What needs to be done:
What is the number of lines in the data that include the string "centering"? Give it by itself.

Records shown:
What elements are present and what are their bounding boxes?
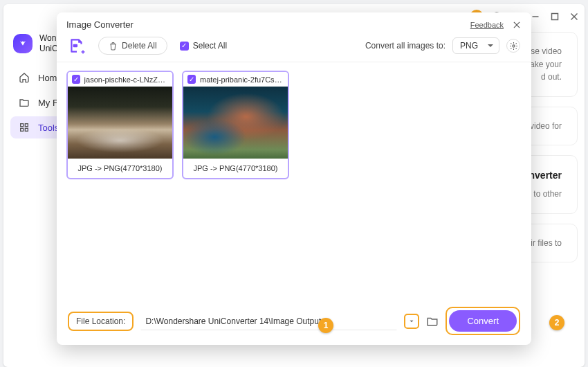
select-all-checkbox[interactable]: ✓ Select All bbox=[180, 41, 227, 51]
svg-rect-11 bbox=[25, 124, 28, 127]
convert-all-label: Convert all images to: bbox=[365, 41, 445, 51]
image-filename: matej-pribanic-2fu7CskIT... bbox=[200, 75, 284, 84]
select-all-label: Select All bbox=[193, 41, 227, 51]
modal-footer: File Location: D:\Wondershare UniConvert… bbox=[57, 297, 531, 345]
step-badge-1: 1 bbox=[318, 318, 333, 333]
svg-rect-12 bbox=[21, 128, 24, 131]
folder-icon bbox=[19, 97, 30, 108]
svg-point-18 bbox=[512, 44, 514, 46]
grid-icon bbox=[19, 122, 30, 133]
svg-rect-13 bbox=[25, 128, 28, 131]
trash-icon bbox=[109, 42, 118, 51]
brand-logo-icon bbox=[13, 34, 33, 53]
modal-title: Image Converter bbox=[66, 19, 134, 30]
delete-all-label: Delete All bbox=[122, 41, 157, 51]
nav-tools-label: Tools bbox=[38, 123, 59, 133]
path-dropdown-icon[interactable] bbox=[404, 314, 419, 329]
svg-rect-16 bbox=[73, 44, 78, 47]
convert-button[interactable]: Convert bbox=[449, 310, 517, 332]
image-thumbnail bbox=[68, 87, 172, 159]
modal-toolbar: Delete All ✓ Select All Convert all imag… bbox=[57, 37, 531, 62]
file-location-label: File Location: bbox=[68, 312, 134, 331]
image-card[interactable]: ✓ matej-pribanic-2fu7CskIT... JPG -> PNG… bbox=[182, 71, 289, 179]
thumbnail-grid: ✓ jason-pischke-c-LNzZxJtZ... JPG -> PNG… bbox=[57, 62, 531, 297]
image-thumbnail bbox=[183, 87, 288, 159]
settings-icon[interactable] bbox=[506, 39, 520, 53]
step-badge-2: 2 bbox=[549, 315, 564, 330]
svg-rect-10 bbox=[21, 124, 24, 127]
image-format-info: JPG -> PNG(4770*3180) bbox=[183, 159, 288, 178]
file-location-path[interactable]: D:\Wondershare UniConverter 14\Image Out… bbox=[140, 312, 397, 330]
svg-rect-7 bbox=[552, 14, 558, 20]
image-filename: jason-pischke-c-LNzZxJtZ... bbox=[84, 75, 168, 84]
modal-header: Image Converter Feedback bbox=[57, 12, 531, 37]
feedback-link[interactable]: Feedback bbox=[470, 21, 504, 29]
format-select[interactable]: PNG bbox=[452, 37, 499, 54]
image-converter-modal: Image Converter Feedback Delete All ✓ Se… bbox=[57, 12, 531, 345]
delete-all-button[interactable]: Delete All bbox=[98, 37, 167, 55]
convert-button-highlight: Convert bbox=[445, 307, 520, 335]
checkbox-checked-icon[interactable]: ✓ bbox=[187, 75, 196, 84]
image-format-info: JPG -> PNG(4770*3180) bbox=[68, 159, 172, 178]
close-icon[interactable] bbox=[512, 20, 522, 30]
checkbox-checked-icon: ✓ bbox=[180, 42, 189, 51]
browse-folder-icon[interactable] bbox=[426, 315, 439, 328]
home-icon bbox=[19, 72, 30, 83]
image-card[interactable]: ✓ jason-pischke-c-LNzZxJtZ... JPG -> PNG… bbox=[66, 71, 174, 179]
close-icon[interactable] bbox=[568, 10, 580, 23]
maximize-icon[interactable] bbox=[549, 10, 561, 23]
add-image-icon[interactable] bbox=[68, 37, 86, 55]
checkbox-checked-icon[interactable]: ✓ bbox=[72, 75, 80, 84]
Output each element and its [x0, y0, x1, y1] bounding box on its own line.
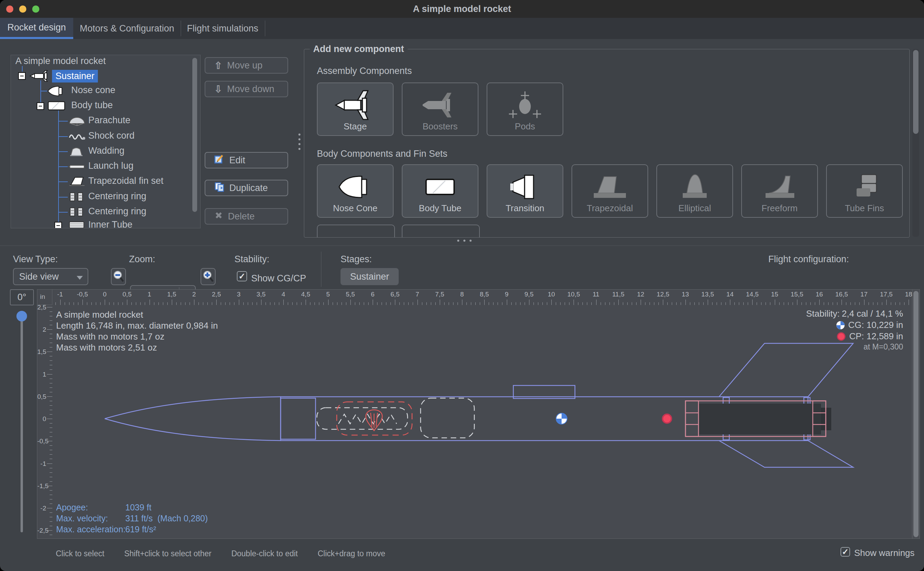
tree-scrollbar[interactable] [192, 58, 197, 212]
flight-stat-value: 619 ft/s² [125, 525, 156, 534]
tab-rocket-design[interactable]: Rocket design [0, 18, 73, 39]
move-up-button[interactable]: ⇧ Move up [205, 57, 288, 74]
tree-item-inner-tube[interactable]: Inner Tube [88, 219, 132, 228]
flight-stat-value: 1039 ft [125, 503, 151, 512]
tab-separator [265, 20, 265, 36]
show-cgcp-checkbox[interactable]: ✓ [237, 271, 247, 281]
cp-icon [837, 332, 845, 341]
tab-motors-configuration[interactable]: Motors & Configuration [73, 18, 181, 39]
tree-connector-line [58, 212, 68, 213]
rocket-info-line: Mass with no motors 1,7 oz [56, 331, 164, 342]
show-warnings-label: Show warnings [854, 548, 915, 558]
view-type-label: View Type: [13, 254, 58, 265]
toolbar-separator [321, 252, 321, 287]
delete-button[interactable]: Delete [205, 208, 288, 225]
tree-connector-line [58, 181, 68, 182]
interaction-hint: Double-click to edit [231, 549, 298, 558]
nose-cone-icon [317, 170, 393, 204]
splitter-divider [0, 245, 924, 246]
cg-marker [556, 413, 567, 424]
horizontal-splitter-handle[interactable] [457, 240, 471, 242]
arrow-up-icon: ⇧ [214, 60, 222, 71]
cp-readout: CP: 12,589 in [837, 331, 903, 342]
rocket-stage-icon [29, 70, 49, 83]
component-card-transition[interactable]: Transition [487, 164, 563, 218]
recovery-components [317, 398, 474, 438]
freeform-fin-icon [742, 170, 817, 204]
hint-bar: Click to selectShift+click to select oth… [56, 549, 385, 558]
flight-stat-label: Max. acceleration: [56, 525, 126, 534]
stage-toggle-sustainer[interactable]: Sustainer [340, 268, 399, 285]
tree-root-item[interactable]: A simple model rocket [15, 56, 106, 66]
centering-ring-icon [68, 207, 85, 219]
tree-item-parachute[interactable]: Parachute [88, 115, 130, 126]
add-component-scrollbar-track[interactable] [912, 49, 919, 237]
assembly-components-label: Assembly Components [317, 66, 412, 76]
tree-connector-line [58, 111, 59, 225]
flight-stat-label: Apogee: [56, 503, 88, 512]
shock-cord-icon [68, 131, 86, 143]
tree-expander[interactable] [18, 72, 26, 80]
tab-flight-simulations[interactable]: Flight simulations [181, 18, 265, 39]
zoom-out-button[interactable] [111, 268, 126, 285]
component-card-nose-cone[interactable]: Nose Cone [317, 164, 394, 218]
flight-stat-value: 311 ft/s (Mach 0,280) [125, 514, 208, 523]
cg-readout: CG: 10,229 in [836, 320, 903, 330]
add-component-scrollbar-thumb[interactable] [913, 50, 918, 134]
tree-connector-line [58, 121, 68, 122]
component-card-boosters[interactable]: Boosters [402, 82, 479, 136]
tree-expander[interactable] [54, 222, 62, 228]
rotation-slider-track[interactable] [20, 312, 23, 532]
tree-connector-line [58, 136, 68, 137]
tree-item-centering-ring[interactable]: Centering ring [88, 191, 146, 202]
edit-button[interactable]: Edit [205, 152, 288, 168]
duplicate-button[interactable]: Duplicate [205, 180, 288, 196]
tree-item-centering-ring[interactable]: Centering ring [88, 206, 146, 217]
nose-cone-icon [47, 85, 64, 98]
component-card-elliptical[interactable]: Elliptical [656, 164, 733, 218]
tree-item-body-tube[interactable]: Body tube [71, 100, 113, 111]
tree-connector-line [40, 91, 47, 91]
tree-item-launch-lug[interactable]: Launch lug [88, 160, 134, 171]
delete-cross-icon [214, 211, 223, 222]
trapezoidal-fin-icon [572, 170, 647, 204]
component-card-freeform[interactable]: Freeform [741, 164, 818, 218]
tree-item-trapezoidal-fin-set[interactable]: Trapezoidal fin set [88, 176, 163, 186]
transition-icon [487, 170, 563, 204]
rocket-info-line: A simple model rocket [56, 309, 143, 320]
inner-tube-icon [68, 220, 85, 228]
rotation-slider-knob[interactable] [17, 311, 27, 321]
tree-item-nose-cone[interactable]: Nose cone [71, 85, 116, 96]
component-tree-panel: A simple model rocketSustainerNose coneB… [11, 55, 200, 228]
tree-connector-line [58, 151, 68, 152]
move-down-button[interactable]: ⇩ Move down [205, 81, 288, 97]
shock-cord-outline [317, 408, 408, 429]
zoom-out-icon [112, 270, 124, 283]
component-card-stage[interactable]: Stage [317, 82, 394, 136]
tree-item-wadding[interactable]: Wadding [88, 145, 125, 156]
edit-pencil-icon [214, 154, 225, 167]
upper-fin-outline [719, 343, 853, 397]
component-card-trapezoidal[interactable]: Trapezoidal [571, 164, 648, 218]
vertical-splitter-handle[interactable] [299, 134, 300, 150]
boosters-icon [402, 88, 478, 122]
rotation-angle-field[interactable]: 0° [10, 289, 34, 306]
show-warnings-checkbox[interactable]: ✓ [841, 547, 850, 557]
tree-item-shock-cord[interactable]: Shock cord [88, 130, 134, 141]
component-card-tube-fins[interactable]: Tube Fins [826, 164, 903, 218]
rocket-info-line: Mass with motors 2,51 oz [56, 342, 157, 353]
tree-connector-line [22, 66, 23, 71]
viewport-scrollbar-thumb[interactable] [913, 291, 918, 537]
component-card-body-tube[interactable]: Body Tube [402, 164, 479, 218]
partial-card[interactable] [317, 225, 395, 237]
view-type-dropdown[interactable]: Side view [13, 268, 88, 285]
tree-item-sustainer[interactable]: Sustainer [52, 70, 98, 82]
rocket-design-viewport[interactable]: in [37, 289, 920, 539]
window-title: A simple model rocket [0, 0, 924, 18]
component-card-pods[interactable]: Pods [487, 82, 563, 136]
viewport-scrollbar-track[interactable] [912, 290, 919, 539]
launch-lug-icon [68, 161, 86, 173]
partial-card[interactable] [402, 225, 480, 237]
zoom-in-button[interactable] [200, 268, 216, 285]
tree-expander[interactable] [37, 102, 44, 110]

Result for this task:
3